What to produce:
The lines needed are those below that contain the word "Owasso"; copy each one.

------ The data

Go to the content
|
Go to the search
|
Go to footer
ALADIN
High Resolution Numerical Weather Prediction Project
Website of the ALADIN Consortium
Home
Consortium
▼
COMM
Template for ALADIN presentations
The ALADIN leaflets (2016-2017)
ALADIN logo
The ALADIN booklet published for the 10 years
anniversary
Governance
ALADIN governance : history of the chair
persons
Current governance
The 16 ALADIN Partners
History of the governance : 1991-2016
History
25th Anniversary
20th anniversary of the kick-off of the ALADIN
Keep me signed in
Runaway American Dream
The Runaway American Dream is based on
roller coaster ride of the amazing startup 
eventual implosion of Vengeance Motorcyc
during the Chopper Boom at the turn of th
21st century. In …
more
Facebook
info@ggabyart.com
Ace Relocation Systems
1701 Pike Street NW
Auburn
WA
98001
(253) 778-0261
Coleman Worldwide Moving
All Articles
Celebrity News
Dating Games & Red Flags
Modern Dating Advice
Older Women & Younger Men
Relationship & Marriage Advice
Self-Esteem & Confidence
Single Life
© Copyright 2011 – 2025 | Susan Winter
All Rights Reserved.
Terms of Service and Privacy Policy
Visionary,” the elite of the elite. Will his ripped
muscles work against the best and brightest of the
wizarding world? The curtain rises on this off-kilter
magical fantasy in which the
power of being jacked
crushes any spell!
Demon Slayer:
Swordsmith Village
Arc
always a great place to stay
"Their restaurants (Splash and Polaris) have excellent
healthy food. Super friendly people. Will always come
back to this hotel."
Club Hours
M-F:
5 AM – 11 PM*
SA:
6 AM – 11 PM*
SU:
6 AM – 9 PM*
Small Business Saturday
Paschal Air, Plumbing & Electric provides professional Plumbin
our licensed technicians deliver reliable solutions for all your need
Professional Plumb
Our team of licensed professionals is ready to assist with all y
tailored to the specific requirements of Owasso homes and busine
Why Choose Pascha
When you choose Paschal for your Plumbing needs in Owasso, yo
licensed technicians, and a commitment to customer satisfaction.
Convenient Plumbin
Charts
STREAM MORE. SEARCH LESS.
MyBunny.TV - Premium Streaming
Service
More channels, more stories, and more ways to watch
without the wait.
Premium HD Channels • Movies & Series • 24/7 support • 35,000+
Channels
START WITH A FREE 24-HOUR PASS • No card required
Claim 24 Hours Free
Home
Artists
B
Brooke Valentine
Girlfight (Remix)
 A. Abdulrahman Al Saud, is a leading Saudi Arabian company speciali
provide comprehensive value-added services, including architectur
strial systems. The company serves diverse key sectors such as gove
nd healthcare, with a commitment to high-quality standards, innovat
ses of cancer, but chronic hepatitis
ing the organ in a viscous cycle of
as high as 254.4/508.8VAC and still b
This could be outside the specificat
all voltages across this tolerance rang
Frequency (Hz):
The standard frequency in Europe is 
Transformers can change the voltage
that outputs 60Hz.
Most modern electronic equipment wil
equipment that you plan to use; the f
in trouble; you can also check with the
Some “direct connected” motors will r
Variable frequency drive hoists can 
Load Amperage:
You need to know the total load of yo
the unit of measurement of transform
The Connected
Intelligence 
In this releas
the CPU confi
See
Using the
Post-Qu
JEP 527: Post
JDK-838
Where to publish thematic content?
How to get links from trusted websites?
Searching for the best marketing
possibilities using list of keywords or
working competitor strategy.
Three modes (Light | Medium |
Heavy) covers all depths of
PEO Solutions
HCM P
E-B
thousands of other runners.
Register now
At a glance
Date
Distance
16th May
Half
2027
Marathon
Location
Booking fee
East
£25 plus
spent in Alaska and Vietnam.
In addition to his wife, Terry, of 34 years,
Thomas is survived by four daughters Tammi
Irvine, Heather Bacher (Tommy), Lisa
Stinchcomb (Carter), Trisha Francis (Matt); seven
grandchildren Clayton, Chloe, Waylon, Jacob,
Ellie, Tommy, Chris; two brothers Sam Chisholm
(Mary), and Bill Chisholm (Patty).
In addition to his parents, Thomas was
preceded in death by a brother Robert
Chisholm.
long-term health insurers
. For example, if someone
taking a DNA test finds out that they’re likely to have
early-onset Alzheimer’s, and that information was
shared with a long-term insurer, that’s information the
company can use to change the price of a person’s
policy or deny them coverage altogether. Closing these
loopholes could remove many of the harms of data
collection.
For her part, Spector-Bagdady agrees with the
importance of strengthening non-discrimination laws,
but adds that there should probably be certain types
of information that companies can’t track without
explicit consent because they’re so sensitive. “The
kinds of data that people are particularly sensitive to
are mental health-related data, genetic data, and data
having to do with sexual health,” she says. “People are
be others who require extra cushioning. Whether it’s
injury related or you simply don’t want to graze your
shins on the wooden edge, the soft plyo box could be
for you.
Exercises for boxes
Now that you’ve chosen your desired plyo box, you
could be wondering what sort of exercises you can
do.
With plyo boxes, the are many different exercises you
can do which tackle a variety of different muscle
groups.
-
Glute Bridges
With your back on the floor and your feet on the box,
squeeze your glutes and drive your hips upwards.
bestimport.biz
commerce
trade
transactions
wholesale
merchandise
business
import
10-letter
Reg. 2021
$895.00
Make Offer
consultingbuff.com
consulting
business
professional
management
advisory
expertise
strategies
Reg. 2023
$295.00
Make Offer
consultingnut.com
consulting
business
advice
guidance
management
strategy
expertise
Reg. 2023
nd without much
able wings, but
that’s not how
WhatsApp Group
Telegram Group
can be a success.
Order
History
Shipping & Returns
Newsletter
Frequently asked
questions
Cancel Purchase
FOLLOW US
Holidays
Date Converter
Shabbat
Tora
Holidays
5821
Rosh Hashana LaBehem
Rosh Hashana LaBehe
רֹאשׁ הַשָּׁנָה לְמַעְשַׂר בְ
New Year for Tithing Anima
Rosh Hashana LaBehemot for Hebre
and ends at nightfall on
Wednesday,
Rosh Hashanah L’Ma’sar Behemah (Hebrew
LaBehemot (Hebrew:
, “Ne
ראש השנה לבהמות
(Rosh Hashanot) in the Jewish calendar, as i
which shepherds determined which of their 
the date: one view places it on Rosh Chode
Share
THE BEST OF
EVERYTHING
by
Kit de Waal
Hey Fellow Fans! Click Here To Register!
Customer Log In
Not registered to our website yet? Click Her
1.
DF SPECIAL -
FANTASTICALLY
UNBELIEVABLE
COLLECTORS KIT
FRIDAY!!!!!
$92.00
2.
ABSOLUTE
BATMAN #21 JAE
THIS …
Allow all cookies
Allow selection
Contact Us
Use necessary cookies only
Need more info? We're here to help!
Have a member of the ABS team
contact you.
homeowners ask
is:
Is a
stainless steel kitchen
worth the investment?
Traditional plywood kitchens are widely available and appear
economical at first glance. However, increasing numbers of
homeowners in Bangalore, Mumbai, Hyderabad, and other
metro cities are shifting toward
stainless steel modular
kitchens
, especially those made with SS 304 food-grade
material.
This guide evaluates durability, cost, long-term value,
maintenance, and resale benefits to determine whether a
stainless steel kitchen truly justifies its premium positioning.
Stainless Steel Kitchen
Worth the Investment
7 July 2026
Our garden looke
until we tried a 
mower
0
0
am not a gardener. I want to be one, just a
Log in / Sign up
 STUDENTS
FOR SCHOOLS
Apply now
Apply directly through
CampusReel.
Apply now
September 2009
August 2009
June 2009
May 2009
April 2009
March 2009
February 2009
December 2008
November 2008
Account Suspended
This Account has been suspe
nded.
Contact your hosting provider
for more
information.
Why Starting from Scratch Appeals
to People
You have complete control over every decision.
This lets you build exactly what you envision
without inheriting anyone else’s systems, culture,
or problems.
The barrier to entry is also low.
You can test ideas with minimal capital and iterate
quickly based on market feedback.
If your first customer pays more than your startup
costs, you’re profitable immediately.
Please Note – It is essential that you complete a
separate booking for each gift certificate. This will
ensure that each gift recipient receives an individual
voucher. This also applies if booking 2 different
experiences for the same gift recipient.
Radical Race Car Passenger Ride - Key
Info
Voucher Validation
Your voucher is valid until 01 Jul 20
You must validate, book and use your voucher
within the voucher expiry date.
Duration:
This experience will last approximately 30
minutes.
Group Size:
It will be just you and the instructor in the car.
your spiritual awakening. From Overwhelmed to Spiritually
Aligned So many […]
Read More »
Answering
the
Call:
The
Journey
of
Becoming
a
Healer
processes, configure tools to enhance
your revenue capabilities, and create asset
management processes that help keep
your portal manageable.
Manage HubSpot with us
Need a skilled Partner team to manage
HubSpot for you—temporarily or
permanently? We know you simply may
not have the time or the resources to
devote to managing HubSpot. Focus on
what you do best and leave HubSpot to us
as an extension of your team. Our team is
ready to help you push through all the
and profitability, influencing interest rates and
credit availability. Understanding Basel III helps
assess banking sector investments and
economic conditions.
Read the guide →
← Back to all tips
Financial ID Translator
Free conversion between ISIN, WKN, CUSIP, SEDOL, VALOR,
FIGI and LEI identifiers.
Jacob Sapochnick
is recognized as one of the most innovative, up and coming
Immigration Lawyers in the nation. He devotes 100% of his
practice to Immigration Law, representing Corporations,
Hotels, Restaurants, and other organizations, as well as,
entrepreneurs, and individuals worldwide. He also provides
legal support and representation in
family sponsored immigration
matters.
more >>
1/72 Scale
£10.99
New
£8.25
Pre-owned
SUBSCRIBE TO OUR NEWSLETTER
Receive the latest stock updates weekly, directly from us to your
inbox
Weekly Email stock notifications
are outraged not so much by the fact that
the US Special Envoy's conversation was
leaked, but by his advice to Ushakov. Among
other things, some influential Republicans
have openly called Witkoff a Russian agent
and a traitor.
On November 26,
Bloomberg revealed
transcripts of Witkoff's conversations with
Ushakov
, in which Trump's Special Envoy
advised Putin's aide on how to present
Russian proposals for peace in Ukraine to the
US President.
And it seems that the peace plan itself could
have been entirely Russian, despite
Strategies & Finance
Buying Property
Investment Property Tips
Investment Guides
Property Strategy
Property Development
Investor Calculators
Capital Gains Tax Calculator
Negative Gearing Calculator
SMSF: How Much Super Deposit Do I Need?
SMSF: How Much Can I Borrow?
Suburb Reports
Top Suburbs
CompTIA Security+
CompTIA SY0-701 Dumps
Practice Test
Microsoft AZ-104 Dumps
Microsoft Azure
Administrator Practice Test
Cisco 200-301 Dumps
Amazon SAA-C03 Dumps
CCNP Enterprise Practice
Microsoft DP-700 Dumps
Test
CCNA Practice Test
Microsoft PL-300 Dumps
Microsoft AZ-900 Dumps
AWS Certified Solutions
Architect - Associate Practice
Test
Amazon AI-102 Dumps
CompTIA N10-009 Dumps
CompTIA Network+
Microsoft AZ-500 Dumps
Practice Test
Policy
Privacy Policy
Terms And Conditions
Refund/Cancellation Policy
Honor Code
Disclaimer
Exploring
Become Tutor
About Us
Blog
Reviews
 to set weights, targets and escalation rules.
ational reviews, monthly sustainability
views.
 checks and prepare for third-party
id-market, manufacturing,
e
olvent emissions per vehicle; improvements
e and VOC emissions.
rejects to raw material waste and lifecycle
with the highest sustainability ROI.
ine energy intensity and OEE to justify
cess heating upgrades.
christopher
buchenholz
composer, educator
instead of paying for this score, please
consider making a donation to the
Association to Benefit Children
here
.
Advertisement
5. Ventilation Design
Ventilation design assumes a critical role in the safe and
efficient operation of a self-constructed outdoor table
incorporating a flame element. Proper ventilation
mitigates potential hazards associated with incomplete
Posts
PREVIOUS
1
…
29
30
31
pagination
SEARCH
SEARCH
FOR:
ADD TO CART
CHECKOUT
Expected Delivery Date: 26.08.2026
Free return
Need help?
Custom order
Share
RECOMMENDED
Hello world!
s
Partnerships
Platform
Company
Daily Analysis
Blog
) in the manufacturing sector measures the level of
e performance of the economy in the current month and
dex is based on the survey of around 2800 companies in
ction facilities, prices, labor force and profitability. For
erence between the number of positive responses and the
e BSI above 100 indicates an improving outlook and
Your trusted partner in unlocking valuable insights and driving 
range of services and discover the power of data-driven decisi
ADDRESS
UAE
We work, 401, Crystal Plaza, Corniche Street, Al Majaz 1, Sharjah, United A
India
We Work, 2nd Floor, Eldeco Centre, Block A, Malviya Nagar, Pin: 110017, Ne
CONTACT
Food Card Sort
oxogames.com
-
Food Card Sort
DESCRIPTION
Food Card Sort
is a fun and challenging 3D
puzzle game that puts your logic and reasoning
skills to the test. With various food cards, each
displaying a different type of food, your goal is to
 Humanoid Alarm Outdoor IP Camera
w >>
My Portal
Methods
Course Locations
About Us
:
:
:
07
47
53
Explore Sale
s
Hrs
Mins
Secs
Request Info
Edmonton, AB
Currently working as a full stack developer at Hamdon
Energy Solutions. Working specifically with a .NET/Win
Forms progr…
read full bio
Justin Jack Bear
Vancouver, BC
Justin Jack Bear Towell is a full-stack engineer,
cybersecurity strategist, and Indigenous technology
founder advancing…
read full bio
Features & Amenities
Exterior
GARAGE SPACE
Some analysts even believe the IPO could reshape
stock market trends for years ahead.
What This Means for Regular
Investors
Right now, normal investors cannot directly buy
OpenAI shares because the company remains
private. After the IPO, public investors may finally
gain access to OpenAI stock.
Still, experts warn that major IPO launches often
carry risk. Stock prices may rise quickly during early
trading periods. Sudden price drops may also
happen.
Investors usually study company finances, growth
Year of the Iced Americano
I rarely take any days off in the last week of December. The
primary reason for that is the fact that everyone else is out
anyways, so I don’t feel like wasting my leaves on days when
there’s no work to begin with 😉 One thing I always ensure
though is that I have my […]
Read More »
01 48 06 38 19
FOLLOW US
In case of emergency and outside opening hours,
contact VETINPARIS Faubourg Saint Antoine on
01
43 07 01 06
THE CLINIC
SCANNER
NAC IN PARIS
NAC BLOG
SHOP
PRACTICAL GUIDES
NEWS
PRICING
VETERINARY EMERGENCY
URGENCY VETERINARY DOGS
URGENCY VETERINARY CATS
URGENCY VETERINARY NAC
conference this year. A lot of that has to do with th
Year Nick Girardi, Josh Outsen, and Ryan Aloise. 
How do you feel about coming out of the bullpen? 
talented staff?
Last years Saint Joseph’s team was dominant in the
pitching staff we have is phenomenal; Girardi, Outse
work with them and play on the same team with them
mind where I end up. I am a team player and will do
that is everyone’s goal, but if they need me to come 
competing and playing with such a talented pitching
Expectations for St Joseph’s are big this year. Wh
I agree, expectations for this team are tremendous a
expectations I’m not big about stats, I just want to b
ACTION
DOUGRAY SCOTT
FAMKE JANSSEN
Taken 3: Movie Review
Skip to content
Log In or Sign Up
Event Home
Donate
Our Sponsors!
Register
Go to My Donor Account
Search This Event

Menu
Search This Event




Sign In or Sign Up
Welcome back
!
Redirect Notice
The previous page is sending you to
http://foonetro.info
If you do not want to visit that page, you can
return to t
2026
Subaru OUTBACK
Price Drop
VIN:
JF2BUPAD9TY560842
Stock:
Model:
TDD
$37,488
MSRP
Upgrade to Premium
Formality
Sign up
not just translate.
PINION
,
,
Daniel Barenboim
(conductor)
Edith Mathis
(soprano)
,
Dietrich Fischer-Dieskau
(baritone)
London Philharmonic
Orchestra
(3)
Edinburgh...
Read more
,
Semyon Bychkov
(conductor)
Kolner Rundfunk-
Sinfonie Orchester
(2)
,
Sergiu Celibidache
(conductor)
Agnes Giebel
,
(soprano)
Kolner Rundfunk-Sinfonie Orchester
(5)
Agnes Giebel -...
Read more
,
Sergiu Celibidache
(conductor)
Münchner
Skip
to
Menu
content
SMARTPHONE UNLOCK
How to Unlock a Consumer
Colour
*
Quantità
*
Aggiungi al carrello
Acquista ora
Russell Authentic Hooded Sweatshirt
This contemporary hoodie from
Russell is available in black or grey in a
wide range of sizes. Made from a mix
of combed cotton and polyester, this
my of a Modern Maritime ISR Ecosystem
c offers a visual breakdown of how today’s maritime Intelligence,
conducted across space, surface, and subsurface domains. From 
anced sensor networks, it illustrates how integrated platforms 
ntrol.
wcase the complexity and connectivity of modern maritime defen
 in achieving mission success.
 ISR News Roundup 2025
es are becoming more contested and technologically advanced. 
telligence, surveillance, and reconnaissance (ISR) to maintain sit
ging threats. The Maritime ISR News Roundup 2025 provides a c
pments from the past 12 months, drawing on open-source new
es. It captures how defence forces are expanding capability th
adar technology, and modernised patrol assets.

------------

Solved exercise:
tailored to the specific requirements of Owasso homes and busine
When you choose Paschal for your Plumbing needs in Owasso, yo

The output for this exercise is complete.